» **HOW TO COMPLETE THIS TASK**
What you return must match the entries word for word, minus the pictures.

(Beginning of ENTRIES PROVIDED)

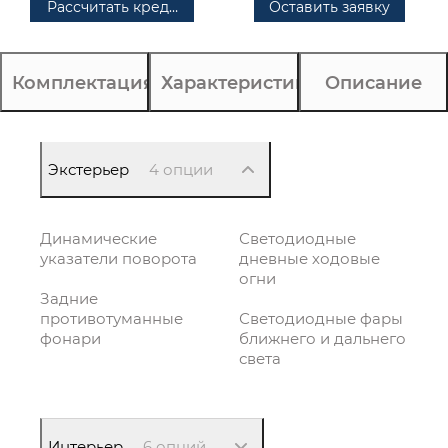
Рассчитать кредит
Оставить заявку
Комплектация
Характеристики
Описание
Экстерьер
4 опции
Динамические
Светодиодные
указатели поворота
дневные ходовые
огни
Задние
противотуманные
Светодиодные фары
фонари
ближнего и дальнего
света
Интерьер
6 опций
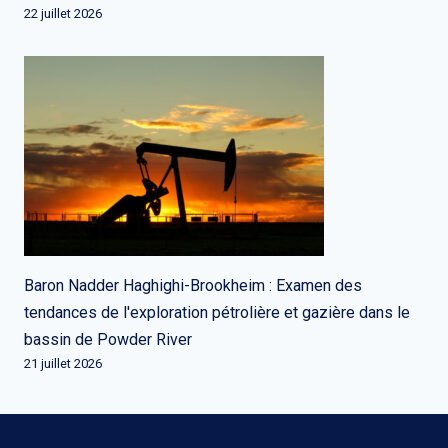
22 juillet 2026
Baron Nadder Haghighi-Brookheim : Examen des
tendances de l'exploration pétrolière et gazière dans le
bassin de Powder River
21 juillet 2026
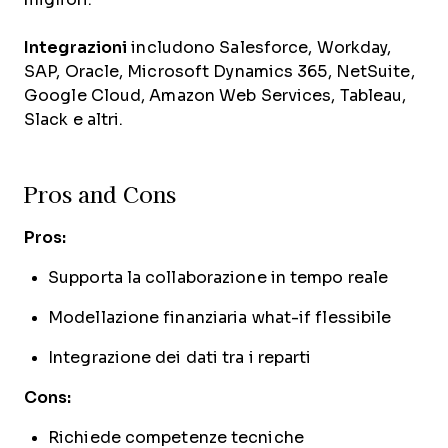
Integrazioni
includono Salesforce, Workday,
SAP, Oracle, Microsoft Dynamics 365, NetSuite,
Google Cloud, Amazon Web Services, Tableau,
Slack e altri.
Pros and Cons
Pros:
Supporta la collaborazione in tempo reale
Modellazione finanziaria what-if flessibile
Integrazione dei dati tra i reparti
Cons:
Richiede competenze tecniche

(End of ENTRIES PROVIDED)

» **RESPONSE**
Рассчитать кредит
Оставить заявку
Комплектация
Характеристики
Описание
Экстерьер
4 опции
Динамические
Светодиодные
указатели поворота
дневные ходовые
огни
Задние
противотуманные
Светодиодные фары
фонари
ближнего и дальнего
света
Интерьер
6 опций
22 juillet 2026
Baron Nadder Haghighi-Brookheim : Examen des
tendances de l'exploration pétrolière et gazière dans le
bassin de Powder River
21 juillet 2026
Integrazioni
includono Salesforce, Workday,
SAP, Oracle, Microsoft Dynamics 365, NetSuite,
Google Cloud, Amazon Web Services, Tableau,
Slack e altri.
Pros and Cons
Pros:
Supporta la collaborazione in tempo reale
Modellazione finanziaria what-if flessibile
Integrazione dei dati tra i reparti
Cons:
Richiede competenze tecniche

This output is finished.